Do you miss your friends? The ones you never see? The ones you met in college, or camp, or nursery school, and still cherish beyond measure even though adult life precludes you from getting together pretty much ever? It may be time for a Mystery Trip.

By Sarah Collins
Updated July 27, 2015
Women running to the end of pier
Credit: altrendo images/Getty Images

In a nutshell, a Mystery Trip is when a group of friends decides on a date and a budget and one member of the group takes charge of all the planning (from flights to lodging to meals), only revealing the destination to the rest of the friends right before they leave. You rotate who plans it every year.

I’m the executive editor of Real Simple; I’ve been doing this trip with my 6 college friends every year since 2004 (and I wrote about the experience for RS back in 2010). Last week, a woman named Jen Kattner emailed me from Texas and told me all about her own Mystery Trip, which she started with her 6 childhood friends after reading the article. Five years later, they’re still going strong. As Jen wrote in her email, “The trip is essential to our friendship. The older we get, the busier. The more kids, the less often we see one another. The bigger the job, the more it demands. But we know there will always be one week we can get back to our roots, share a bottle of wine, lots of laughs, and most always happy tears, too.” Cool, huh?

I figured it was time to write a step-by-step guide (with a little help from Jen) for pulling this trip off, in case others may want to make it an annual tradition (highly recommended).

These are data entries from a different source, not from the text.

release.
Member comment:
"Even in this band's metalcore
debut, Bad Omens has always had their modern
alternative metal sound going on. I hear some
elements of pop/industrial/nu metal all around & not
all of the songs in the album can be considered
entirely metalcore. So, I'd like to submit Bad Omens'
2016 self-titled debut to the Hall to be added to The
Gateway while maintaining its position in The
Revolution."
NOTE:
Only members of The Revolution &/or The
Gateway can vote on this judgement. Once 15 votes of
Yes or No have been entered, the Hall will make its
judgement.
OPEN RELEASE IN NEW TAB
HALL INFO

  1. Plan waaaaay in advance: I’m talking a year out or more. Get the trip on the calendar and carve it in stone so it trumps the million other obligations that will definitely crop up. For the trip to succeed, it has to be sacred: The only times my friends and I have missed it are for late-stage pregnancies or just-born babies.
  2. Don’t invite others. Just being honest here. Opening it up to people beyond the Founding Friends changes the group dynamic, complicates scheduling, and encourages more requests from outsiders in the future (which you’ll either have to agree to or turn down—and feel guilty). Exception to the rule: This year Jen’s group allowed members to “bring a sister, which only resulted in one sister but she might as well have been all of ours since we’ve known her since birth,” says Jen.
  3. Five days is ideal: Any longer and it makes it hard for friends to commit; any shorter and it’s too short! (Plus it limits how far you can go.) My friends usually do a Wednesday-Sunday sort of thing. Some join on Thursday, depending on the madness level at home.
  4. Relax about the budget. We started with a $400/person budget and have worked our way up to $1500/person. But you can plan a fantastic trip on a shoestring, seriously. Jen agrees: “The destination is always a bonus but the real fun comes in the togetherness. We often joke about how we could hole up in one of our homes for a few days and have just as much fun.” To keep it cheap, go somewhere within driving distance for most. Mooch off others for lodging (one year when I was the planner, I kicked my parents out of their RI house so we could stay there). Cook at home.
  5. Have fun with the big reveal. In my group of friends, the planner starts to email riddles about a week before the trip and we all drive ourselves crazy guessing where we’re going. Jen’s group does it even better. The planner will send funny clues (sand, underwear) in the mail and give hints about what to pack. But everyone’s left in the dark till the day of. “We usually meet at someone’s house nearest to the airport the night before and spend all night contemplating where we are heading the next day. The reveal always includes luggage tags. We get to the airport and give them out and make a video of our reactions.”
  6. Be as organized (or loose) as you want. In planning the trip and tracking the budget, some of my friends produce meticulously itemized spreadsheets and itineraries, down to the garnish on our drinks; others tend to wing it more. Let your personality drive how you plan, and don’t feel pressure to be perfect. Remember: All the others really care about is that you’re all together and they didn’t have to lift a finger to get there.
  7. Make comfy couches a prerequisite... Based on my group’s experience, there is a lot of time spent sitting and talking. Big, comfortable couches help facilitate this. When a planner researches rental houses, comfy couches are among the top search criteria.
  8. …But do plan a few activities. Don’t let the couches suck you in completely—get out and enjoy your destination. Some of our best Mystery Trip memories come from the stuff we’ve done: riding horses at a dude ranch in Colorado, kayaking in a bioluminescent bay in Puerto Rico, visiting the Ben & Jerry’s factory in Vermont.
  9. Honor mini traditions. These will come naturally, and they add even more deliciousness to the trip. No matter where we go, the planner brings a pan of brownies topped with mint frosting for us to devour, we drink Dark & Stormy cocktails, and we play Clue. There’s no rhyme or reason to any of this, but we did all of these things on our inaugural trip to Stowe, VT, in 2004, and they’ve become part of the package.
  10. Don’t forget the souvenirs! I drink out of my Mystery Trip coffee mug (from 2012, the year we went to Kennebunkport, ME) every morning.